The scheme for 55 new homes on land off Richmond Avenue were being discussed during a meeting of the Ribby with Wrea Parish Council at Wrea Green Institute last night.
And councillors at the meeting voted to object to the plans on the grounds they would have a detrimental effect on highways and education in the area, when they go before Fylde Council planning chiefs.
Coun John Molyneau said the proposal went against “everything that Wrea Green stands for”.
The meeting was told Save Wrea Green Action Group (SWAG) had gathered 176 signatures for a petition opposing the proposed development.
And group member John Rowson claimed the proposal breached 32 of Fylde Council’s planning policies.
He added: “I think it fails on all counts, it really shouldn’t be entertained.
“There are 50 houses for sale in Wrea Green so I don’t see the need for it.”
One of the main areas of objection to the plans was the lack of parking.
Mr Rowson added: “How do you get an ambulance through there if there are parked cars around?”
Another SWAG member Liz Rugman spoke about the environmental impact the proposed development could have, claiming it would compound a sewage problem which already exists in the village.
She also commented on the unfeasibility of the development’s car parking plans, adding: “The police have suggested painting double yellow lines but that is unfair and unreasonable.

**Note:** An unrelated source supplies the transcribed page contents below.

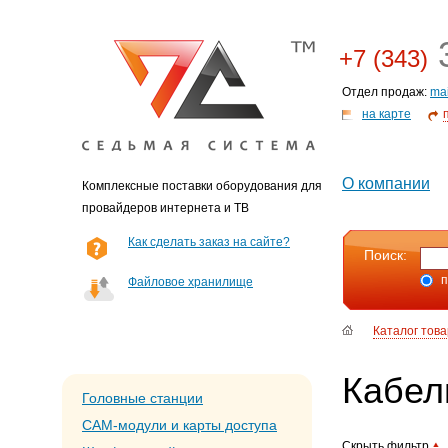
3
+7 (343)
Отдел продаж:
ma
на карте
О компании
Комплексные поставки оборудования для
провайдеров интернета и ТВ
Как сделать заказ на сайте?
Поиск:
п
Файловое хранилище
Каталог тов
Кабел
Головные станции
CAM-модули и карты доступа
Скрыть фильтр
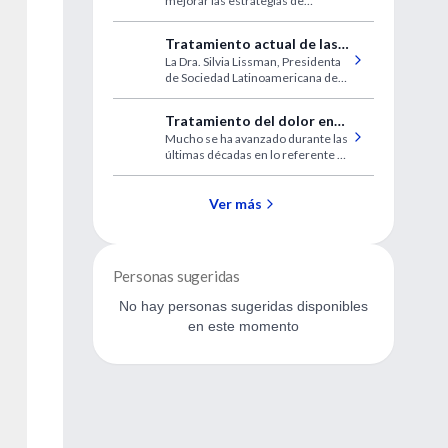
mejorar las estrategias de
desconocimiento en el
rehabilitación de los pacientes
daño cerebral
afectados de lesiones cerebrales.
Tratamiento actual de las
La Dra. Silvia Lissman, Presidenta
dislipemias
de Sociedad Latinoamericana de
Ateroesclerosis (SOLAT),
presenta el diganóstico,
Tratamiento del dolor en
clasificación y tratamiento
Mucho se ha avanzado durante las
pediatría
farmacológico de las dislipemias.
últimas décadas en lo referente al
dolor en pediatría, se exponen a
continuación los conceptos mas
importantes.
Ver más
Personas sugeridas
No hay personas sugeridas disponibles
en este momento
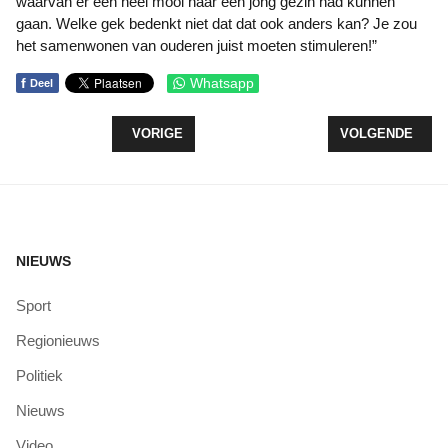
waarvan er één heel mooi naar een jong gezin had kunnen
gaan. Welke gek bedenkt niet dat dat ook anders kan? Je zou
het samenwonen van ouderen juist moeten stimuleren!”
f
Whatsapp
Deel
VORIG ARTIKEL: RAADSBESLUITEN TE GOEDER
VOLGENDE ARTI
VORIGE
VOLGENDE
NIEUWS
Sport
Regionieuws
Politiek
Nieuws
Video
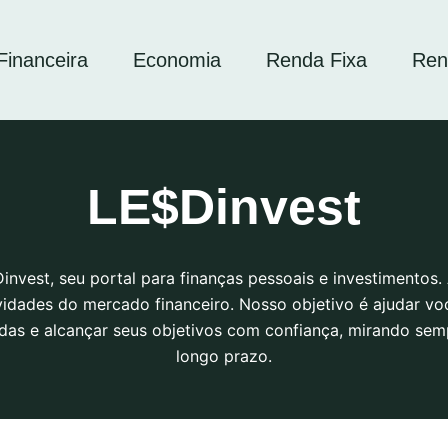
inanceira
Economia
Renda Fixa
Ren
LE$Dinvest
nvest, seu portal para finanças pessoais e investimentos.
vidades do mercado financeiro. Nosso objetivo é ajudar v
adas e alcançar seus objetivos com confiança, mirando sem
longo prazo.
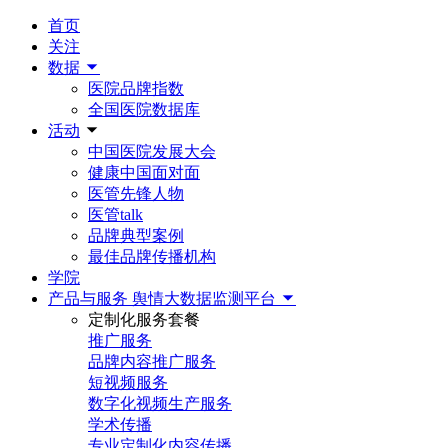
首页
关注
数据
医院品牌指数
全国医院数据库
活动
中国医院发展大会
健康中国面对面
医管先锋人物
医管talk
品牌典型案例
最佳品牌传播机构
学院
产品与服务
舆情大数据监测平台
定制化服务套餐
推广服务
品牌内容推广服务
短视频服务
数字化视频生产服务
学术传播
专业定制化内容传播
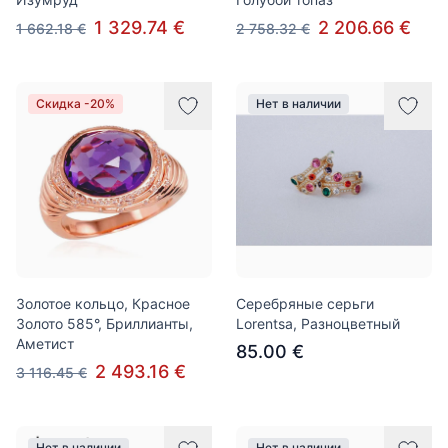
1 329.74 €
2 206.66 €
1 662.18 €
2 758.32 €
Скидка -20%
Нет в наличии
Золотое кольцо, Красное
Серебряные серьги
Золото 585°, Бриллианты,
Lorentsa, Разноцветный
Аметист
85.00 €
2 493.16 €
3 116.45 €
Нет в наличии
Нет в наличии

“It will merely move parked vehicles away from the estate and cause more problems for everyone.
“This application is flawed.”
Chairman of the council, Coun Janet Ward lives close to the proposed land.
She said: “My back garden regularly floods and the smell which comes up is unbelievable. As far as I’m concerned the sewage there is dreadful and they can’t cope with the houses there at the moment.”
The council unanimously voted to oppose the scheme when it goes before borough planners.
Members also decided to object on the grounds that 17 affordable houses planned as part of the scheme were not needed in a village with an ageing population.